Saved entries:
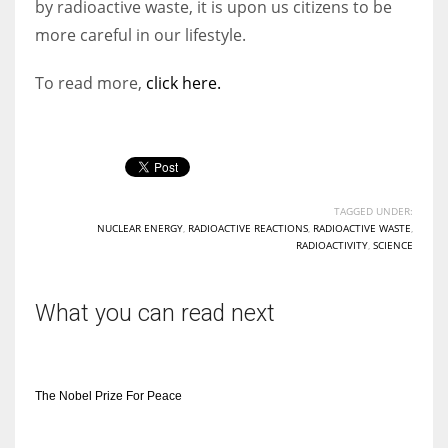
by radioactive waste, it is upon us citizens to be
more careful in our lifestyle.
To read more,
click here.
TAGGED UNDER:
NUCLEAR ENERGY
,
RADIOACTIVE REACTIONS
,
RADIOACTIVE WASTE
,
RADIOACTIVITY
,
SCIENCE
What you can read next
The Nobel Prize For Peace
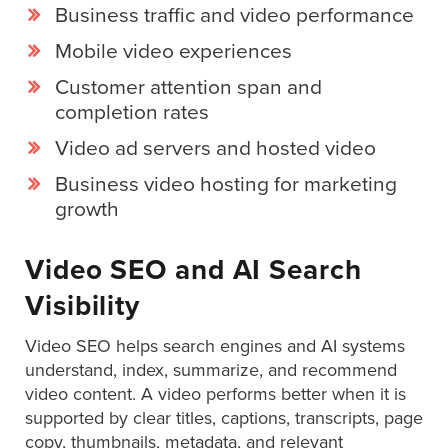
is
Business traffic and video performance
using
Mobile video experiences
video.
Let’s
Customer attention span and
Talk!
completion rates
Video ad servers and hosted video
N
a
Business video hosting for marketing
m
growth
e
E
*
m
Video SEO and AI Search
a
i
Visibility
l
*
Video SEO helps search engines and AI systems
GET A 
understand, index, summarize, and recommend
FREE 
video content. A video performs better when it is
VIDEO 
supported by clear titles, captions, transcripts, page
STRATEGY 
copy, thumbnails, metadata, and relevant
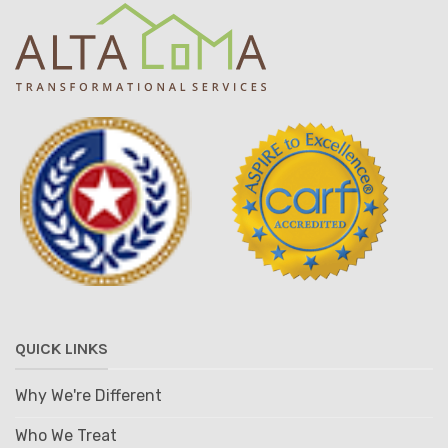
QUICK LINKS
Why We're Different
Who We Treat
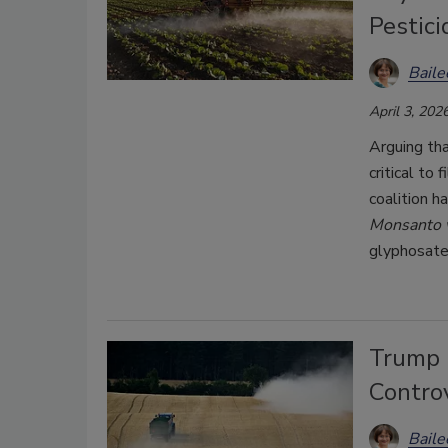
Pestic
Bail
April 3, 202
Arguing tha
critical to
coalition h
Monsanto v
glyphosate
Trump 
Contro
Bail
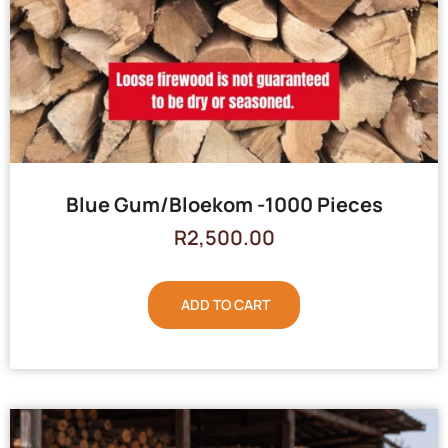
Blue Gum/Bloekom -1000 Pieces
R
2,500.00
ADD TO CART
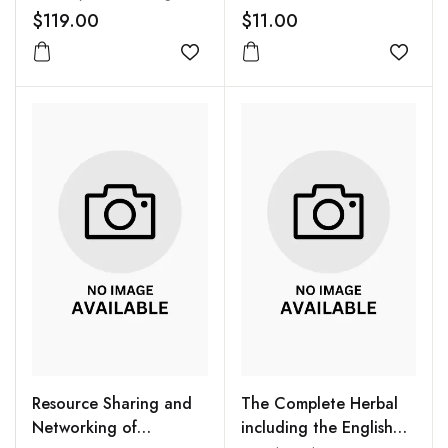
$119.00
$11.00
Add to wishlist
Add to
Resource Sharing and
The Complete Herbal
Networking of
including the English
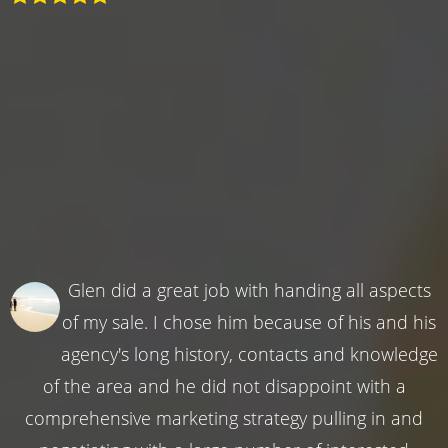
Glen did a great job with handing all aspects
of my sale. I chose him because of his and his
agency's long history, contacts and knowledge
of the area and he did not disappoint with a
comprehensive marketing strategy pulling in and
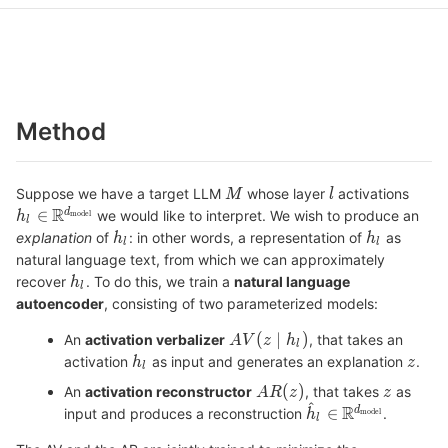
Method
Suppose we have a target LLM
whose layer
activations
we would like to interpret. We wish to produce an
explanation
of
: in other words, a representation of
as
natural language text, from which we can approximately
recover
. To do this, we train a
natural language
autoencoder
, consisting of two parameterized models:
An
activation verbalizer
, that takes an
activation
as input and generates an explanation
.
An
activation reconstructor
, that takes
as
input and produces a reconstruction
.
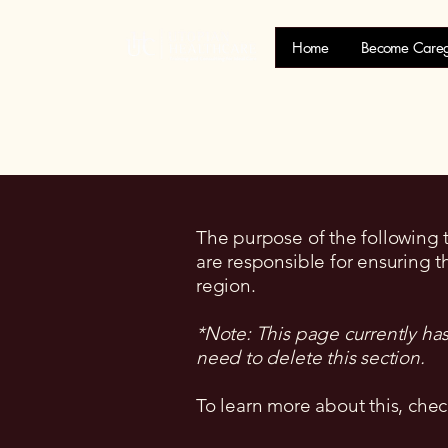
Home
Become Careg
The purpose of the following te
are responsible for ensuring t
region.
*Note: This page currently ha
need to delete this section.
To learn more about this, chec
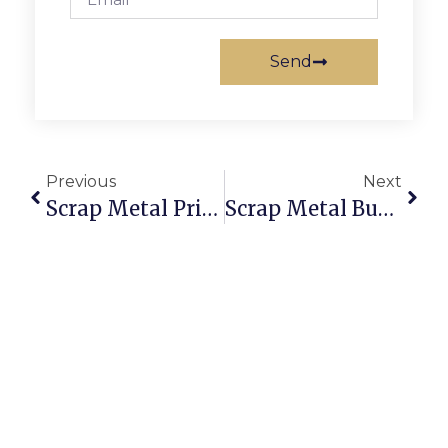
Send
Previous
Next
Scrap Metal Prices New Zealand Today: Sell Online For The Best Rates
Scrap Metal Buyers Hull: Sell Scrap Online With Secure Deals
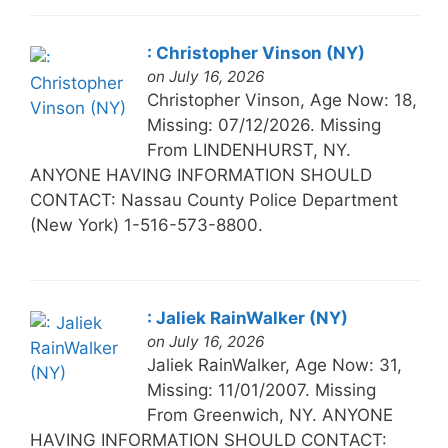
: Christopher Vinson (NY)
on July 16, 2026
Christopher Vinson, Age Now: 18,
Missing: 07/12/2026. Missing
From LINDENHURST, NY.
ANYONE HAVING INFORMATION SHOULD
CONTACT: Nassau County Police Department
(New York) 1-516-573-8800.
: Jaliek RainWalker (NY)
on July 16, 2026
Jaliek RainWalker, Age Now: 31,
Missing: 11/01/2007. Missing
From Greenwich, NY. ANYONE
HAVING INFORMATION SHOULD CONTACT:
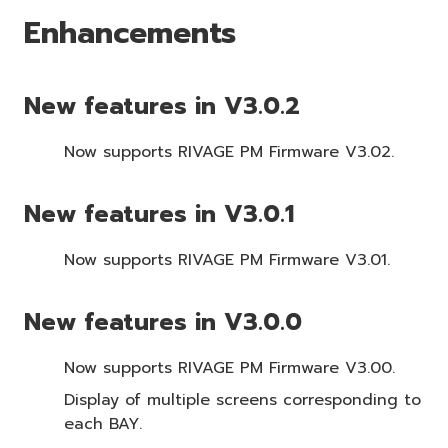
Enhancements
New features in V3.0.2
Now supports RIVAGE PM Firmware V3.02.
New features in V3.0.1
Now supports RIVAGE PM Firmware V3.01.
New features in V3.0.0
Now supports RIVAGE PM Firmware V3.00.
Display of multiple screens corresponding to
each BAY.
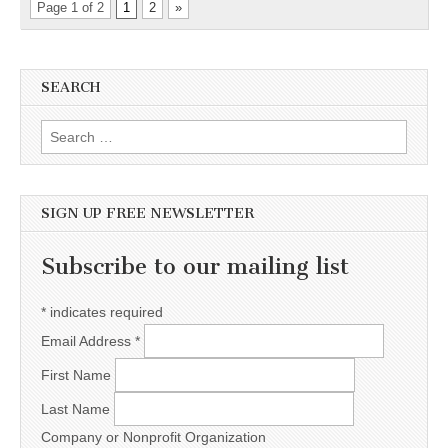
Page 1 of 2
1
2
»
SEARCH
Search for:
SIGN UP FREE NEWSLETTER
Subscribe to our mailing list
*
indicates required
Email Address
*
First Name
Last Name
Company or Nonprofit Organization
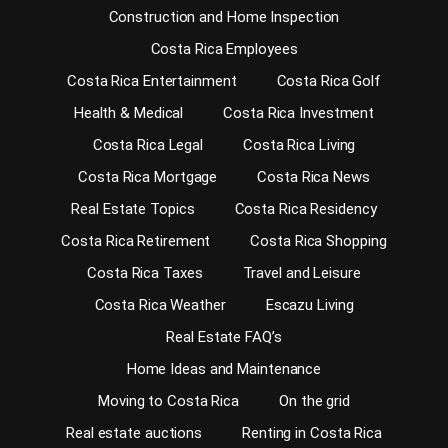
Construction and Home Inspection
Costa Rica Employees
Costa Rica Entertainment
Costa Rica Golf
Health & Medical
Costa Rica Investment
Costa Rica Legal
Costa Rica Living
Costa Rica Mortgage
Costa Rica News
Real Estate Topics
Costa Rica Residency
Costa Rica Retirement
Costa Rica Shopping
Costa Rica Taxes
Travel and Leisure
Costa Rica Weather
Escazu Living
Real Estate FAQ’s
Home Ideas and Maintenance
Moving to Costa Rica
On the grid
Real estate auctions
Renting in Costa Rica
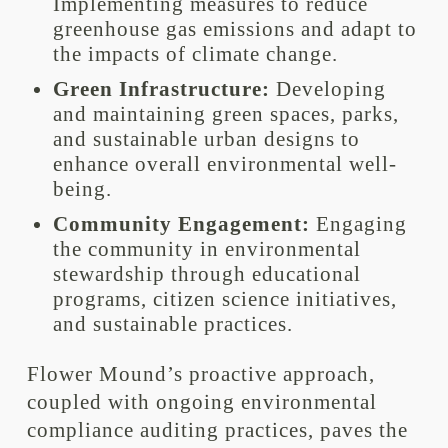
Implementing measures to reduce
greenhouse gas emissions and adapt to
the impacts of climate change.
Green Infrastructure:
Developing
and maintaining green spaces, parks,
and sustainable urban designs to
enhance overall environmental well-
being.
Community Engagement:
Engaging
the community in environmental
stewardship through educational
programs, citizen science initiatives,
and sustainable practices.
Flower Mound’s proactive approach,
coupled with ongoing environmental
compliance auditing practices, paves the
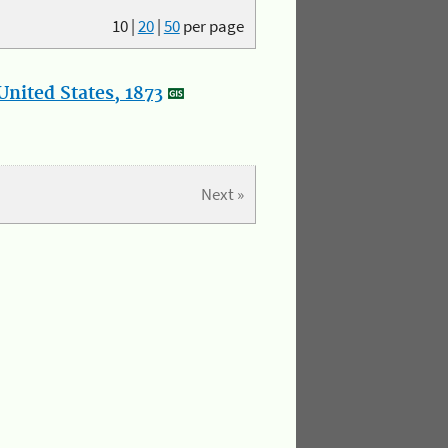
10
|
20
|
50
per page
nited States, 1873
Next »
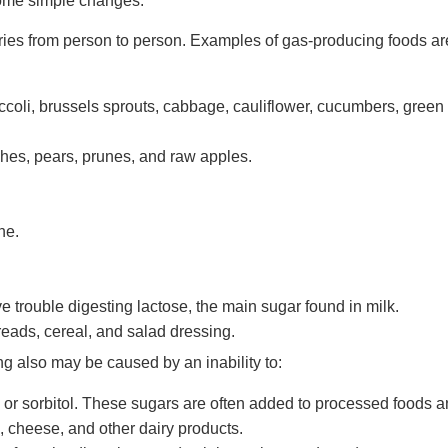
ome simple changes.
aries from person to person. Examples of gas-producing foods ar
ccoli, brussels sprouts, cabbage, cauliflower, cucumbers, green
ches, pears, prunes, and raw apples.
ne.
 trouble digesting lactose, the main sugar found in milk.
eads, cereal, and salad dressing.
ing also may be caused by an inability to:
e, or sorbitol. These sugars are often added to processed foods 
, cheese, and other dairy products.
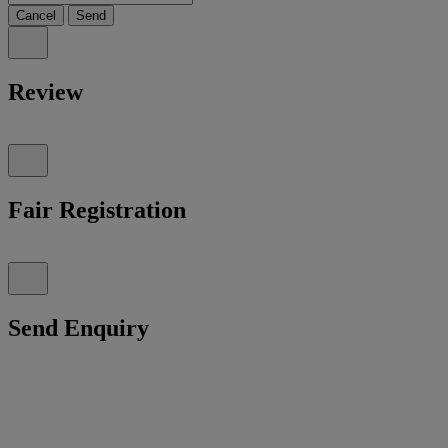
Cancel
Send
Review
Fair Registration
Send Enquiry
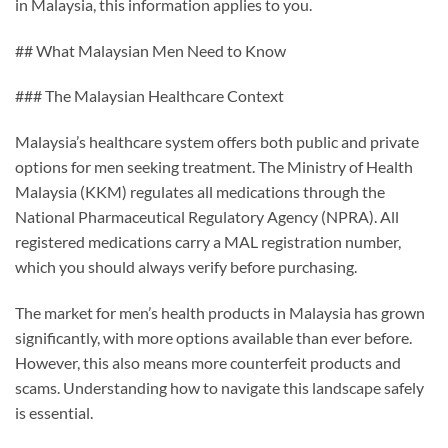
in Malaysia, this information applies to you.
## What Malaysian Men Need to Know
### The Malaysian Healthcare Context
Malaysia’s healthcare system offers both public and private
options for men seeking treatment. The Ministry of Health
Malaysia (KKM) regulates all medications through the
National Pharmaceutical Regulatory Agency (NPRA). All
registered medications carry a MAL registration number,
which you should always verify before purchasing.
The market for men’s health products in Malaysia has grown
significantly, with more options available than ever before.
However, this also means more counterfeit products and
scams. Understanding how to navigate this landscape safely
is essential.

### [Action item]
Set down every entry above exactly as written, but skip the pictures.

### [Worked solution]
by radioactive waste, it is upon us citizens to be
more careful in our lifestyle.
To read more,
click here.
TAGGED UNDER:
NUCLEAR ENERGY
,
RADIOACTIVE REACTIONS
,
RADIOACTIVE WASTE
,
RADIOACTIVITY
,
SCIENCE
What you can read next
The Nobel Prize For Peace
is
Business traffic and video performance
using
Mobile video experiences
video.
Let’s
Customer attention span and
Talk!
completion rates
Video ad servers and hosted video
N
a
Business video hosting for marketing
m
growth
e
E
*
m
Video SEO and AI Search
a
i
Visibility
l
*
Video SEO helps search engines and AI systems
GET A 
understand, index, summarize, and recommend
FREE 
video content. A video performs better when it is
VIDEO 
supported by clear titles, captions, transcripts, page
STRATEGY 
copy, thumbnails, metadata, and relevant
QUICK LINKS
Why We're Different
Who We Treat
Pestic
Bail
April 3, 202
Arguing tha
critical to
coalition h
Monsanto v
glyphosate
Trump 
Contro
Bail
Blue Gum/Bloekom -1000 Pieces
R
2,500.00
ADD TO CART
$119.00
$11.00
Add to wishlist
Add to
Resource Sharing and
The Complete Herbal
Networking of
including the English
Glen did a great job with handing all aspects
of my sale. I chose him because of his and his
agency's long history, contacts and knowledge
of the area and he did not disappoint with a
comprehensive marketing strategy pulling in and
Method
Suppose we have a target LLM
whose layer
activations
we would like to interpret. We wish to produce an
explanation
of
: in other words, a representation of
as
natural language text, from which we can approximately
recover
. To do this, we train a
natural language
autoencoder
, consisting of two parameterized models:
An
activation verbalizer
, that takes an
activation
as input and generates an explanation
.
An
activation reconstructor
, that takes
as
input and produces a reconstruction
.
Home
Become Careg
The purpose of the following te
are responsible for ensuring t
region.
*Note: This page currently ha
need to delete this section.
To learn more about this, chec
Send
Previous
Next
Scrap Metal Prices New Zealand Today: Sell Online For The Best Rates
Scrap Metal Buyers Hull: Sell Scrap Online With Secure Deals
: Christopher Vinson (NY)
on July 16, 2026
Christopher Vinson, Age Now: 18,
Missing: 07/12/2026. Missing
From LINDENHURST, NY.
ANYONE HAVING INFORMATION SHOULD
CONTACT: Nassau County Police Department
(New York) 1-516-573-8800.
: Jaliek RainWalker (NY)
on July 16, 2026
Jaliek RainWalker, Age Now: 31,
Missing: 11/01/2007. Missing
From Greenwich, NY. ANYONE
HAVING INFORMATION SHOULD CONTACT:
Enhancements
New features in V3.0.2
Now supports RIVAGE PM Firmware V3.02.
New features in V3.0.1
Now supports RIVAGE PM Firmware V3.01.
New features in V3.0.0
Now supports RIVAGE PM Firmware V3.00.
Display of multiple screens corresponding to
each BAY.
Page 1 of 2
1
2
»
SEARCH
Search for:
SIGN UP FREE NEWSLETTER
Subscribe to our mailing list
*
indicates required
Email Address
*
First Name
Last Name
Company or Nonprofit Organization
Construction and Home Inspection
Costa Rica Employees
Costa Rica Entertainment
Costa Rica Golf
Health & Medical
Costa Rica Investment
Costa Rica Legal
Costa Rica Living
Costa Rica Mortgage
Costa Rica News
Real Estate Topics
Costa Rica Residency
Costa Rica Retirement
Costa Rica Shopping
Costa Rica Taxes
Travel and Leisure
Costa Rica Weather
Escazu Living
Real Estate FAQ’s
Home Ideas and Maintenance
Moving to Costa Rica
On the grid
Real estate auctions
Renting in Costa Rica
Implementing measures to reduce
greenhouse gas emissions and adapt to
the impacts of climate change.
Green Infrastructure:
Developing
and maintaining green spaces, parks,
and sustainable urban designs to
enhance overall environmental well-
being.
Community Engagement:
Engaging
the community in environmental
stewardship through educational
programs, citizen science initiatives,
and sustainable practices.
Flower Mound’s proactive approach,
coupled with ongoing environmental
compliance auditing practices, paves the
10
|
20
|
50
per page
nited States, 1873
Next »
ome simple changes.
aries from person to person. Examples of gas-producing foods ar
ccoli, brussels sprouts, cabbage, cauliflower, cucumbers, green
ches, pears, prunes, and raw apples.
ne.
 trouble digesting lactose, the main sugar found in milk.
eads, cereal, and salad dressing.
ing also may be caused by an inability to:
e, or sorbitol. These sugars are often added to processed foods 
, cheese, and other dairy products.
Cancel
Send
Review
Fair Registration
Send Enquiry
in Malaysia, this information applies to you.
## What Malaysian Men Need to Know
### The Malaysian Healthcare Context
Malaysia’s healthcare system offers both public and private
options for men seeking treatment. The Ministry of Health
Malaysia (KKM) regulates all medications through the
National Pharmaceutical Regulatory Agency (NPRA). All
registered medications carry a MAL registration number,
which you should always verify before purchasing.
The market for men’s health products in Malaysia has grown
significantly, with more options available than ever before.
However, this also means more counterfeit products and
scams. Understanding how to navigate this landscape safely
is essential.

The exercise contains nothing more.